NERDAGES
(Credit: Platinum Games | Official Blog Page)
I’ve wrapped up my run of Ninja Gaiden 4 on Xbox Series S, clocking in just under 10 hours on normal difficulty. After years of waiting and a summer remaster that didn’t quite hit the mark, I’m happy to say this entry feels like a solid return to form. It’s fast, brutal, stylish, and unapologetically old school where it counts. It’s not perfect, but it’s exactly what I hoped for when I first saw the trailer.
First off, Ninja Gaiden 4 performs extremely well on the Series S. For a game this fast-paced, stability is everything, and I didn’t experience any noticeable frame drops or crashes. In a year where many modern titles stumble at launch, that’s worth calling out.
The combat system is as tight as ever, fluid, deliberate, and deeply satisfying. Every move feels precise, and the weapon variety keeps things interesting. The camera still struggles during chaotic mob fights, but one-on-one duels are where this game truly shines. Each encounter feels like a test of timing and focus, the kind of combat that reminds you why this franchise is legendary.
The parkour system deserves credit too. It’s quick, flashy, and usually intuitive. There were moments when the path forward wasn’t totally clear or a few annoying ranged enemies tried to grief me mid-wall-run, but overall it adds a great layer of mobility to the gameplay loop.

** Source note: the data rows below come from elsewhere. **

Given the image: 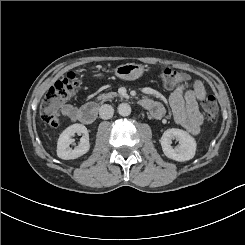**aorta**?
Here are the masks:
<instances>
[{
    "mask_svg": "<svg viewBox=\"0 0 245 245\" xmlns=\"http://www.w3.org/2000/svg\"><path fill=\"white\" fill-rule=\"evenodd\" d=\"M118 113L121 116H129L131 114V106L127 103H121L118 106Z\"/></svg>",
    "mask_w": 245,
    "mask_h": 245,
    "instance_id": "obj_1",
    "label": "aorta"
}]
</instances>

Boss fights are a major highlight, not too long, not too easy, and not the kind of damage sponges that slow momentum. Every encounter feels fair and skill-based, and the pacing across all of them hits the sweet spot.
Switching between playable ninjas also adds welcome variety. Ryu, as always, feels like the ultimate super ninja, and alternating between characters keeps the combat fresh without breaking rhythm.

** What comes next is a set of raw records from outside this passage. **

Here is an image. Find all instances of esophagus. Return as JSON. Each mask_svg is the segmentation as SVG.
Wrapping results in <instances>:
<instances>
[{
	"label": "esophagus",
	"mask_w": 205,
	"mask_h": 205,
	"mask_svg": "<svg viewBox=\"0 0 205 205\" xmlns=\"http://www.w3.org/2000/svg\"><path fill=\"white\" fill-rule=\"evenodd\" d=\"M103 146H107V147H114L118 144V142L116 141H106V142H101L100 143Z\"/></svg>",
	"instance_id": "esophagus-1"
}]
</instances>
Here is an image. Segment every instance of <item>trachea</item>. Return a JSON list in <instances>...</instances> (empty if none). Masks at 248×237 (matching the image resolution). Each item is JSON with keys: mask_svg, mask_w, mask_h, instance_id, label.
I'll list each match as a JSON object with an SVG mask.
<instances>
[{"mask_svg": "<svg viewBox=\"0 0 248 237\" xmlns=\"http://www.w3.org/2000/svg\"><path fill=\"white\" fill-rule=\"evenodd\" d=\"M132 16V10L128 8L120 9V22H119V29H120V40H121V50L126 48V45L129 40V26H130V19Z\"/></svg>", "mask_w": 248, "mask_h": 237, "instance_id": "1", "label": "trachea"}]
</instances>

The biggest letdown is the story. It’s not terrible, just not memorable. Like previous Ninja Gaiden titles, it jumps between multiple ninja storylines that eventually intertwine, but the revelations don’t land as hard as they should. The nonlinear structure makes it harder to stay emotionally invested, and by the end, it just feels like background noise to the excellent gameplay.
Balance is another small gripe. There are several sequences where you’re forced to take on multiple bosses back to back without a chance to restock healing items or buffs. The game does compensate by slowly refilling consumables after repeated deaths, but that approach feels artificial. A smarter inventory or checkpoint system could maintain the challenge while preserving the sense of accomplishment.

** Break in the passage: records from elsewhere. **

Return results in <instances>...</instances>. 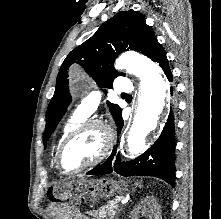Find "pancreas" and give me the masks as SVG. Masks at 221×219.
I'll return each mask as SVG.
<instances>
[{
  "instance_id": "pancreas-1",
  "label": "pancreas",
  "mask_w": 221,
  "mask_h": 219,
  "mask_svg": "<svg viewBox=\"0 0 221 219\" xmlns=\"http://www.w3.org/2000/svg\"><path fill=\"white\" fill-rule=\"evenodd\" d=\"M117 207L114 200L109 201L106 205L98 210H92L87 212V214L95 217L96 219H113L116 216Z\"/></svg>"
}]
</instances>
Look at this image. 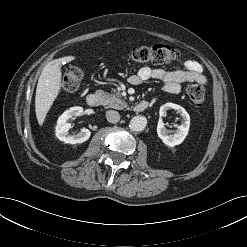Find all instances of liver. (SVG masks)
Wrapping results in <instances>:
<instances>
[{
	"label": "liver",
	"mask_w": 247,
	"mask_h": 247,
	"mask_svg": "<svg viewBox=\"0 0 247 247\" xmlns=\"http://www.w3.org/2000/svg\"><path fill=\"white\" fill-rule=\"evenodd\" d=\"M75 59L74 56H65L52 60L42 70L38 79L35 112L40 126L44 123L46 115L61 90V67Z\"/></svg>",
	"instance_id": "liver-1"
}]
</instances>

Late in the game, you unlock a new weapon mapped to the D-pad’s upper-left angle, which sounds fine until you actually need to use it mid-combat. It’s an awkward input choice that breaks the flow of combat and can cost you in tougher fights. At higher difficulties, it’s the kind of detail that could make or break a run.
And while rare, I also ran into a few AI hiccups early on, enemies getting stuck behind walls or attacking cover geometry while I was safely tucked away. It’s a minor issue, but seeing that kind of pathing bug in 2025 feels like a step backward.
Ninja Gaiden 4 doesn’t reinvent the franchise, but it doesn’t need to. It delivers fast, precise, and brutally satisfying gameplay wrapped in a sleek futuristic Tokyo aesthetic that mostly works. The camera issues, unremarkable story, and minor mechanical quirks keep it from greatness, but what’s here is pure, well-tuned action.
If you’re a longtime fan, you’ll feel right at home, and if you’re new, the inclusion of easier difficulty modes makes it far more approachable than older entries. It’s available on Game Pass, and at a modest 32 GB install size, it’s an easy recommendation for subscribers.
You may not binge it to completion in one weekend, but this is the kind of game that’s perfect to keep installed and return to for quick bursts of high-skill, high-adrenaline action.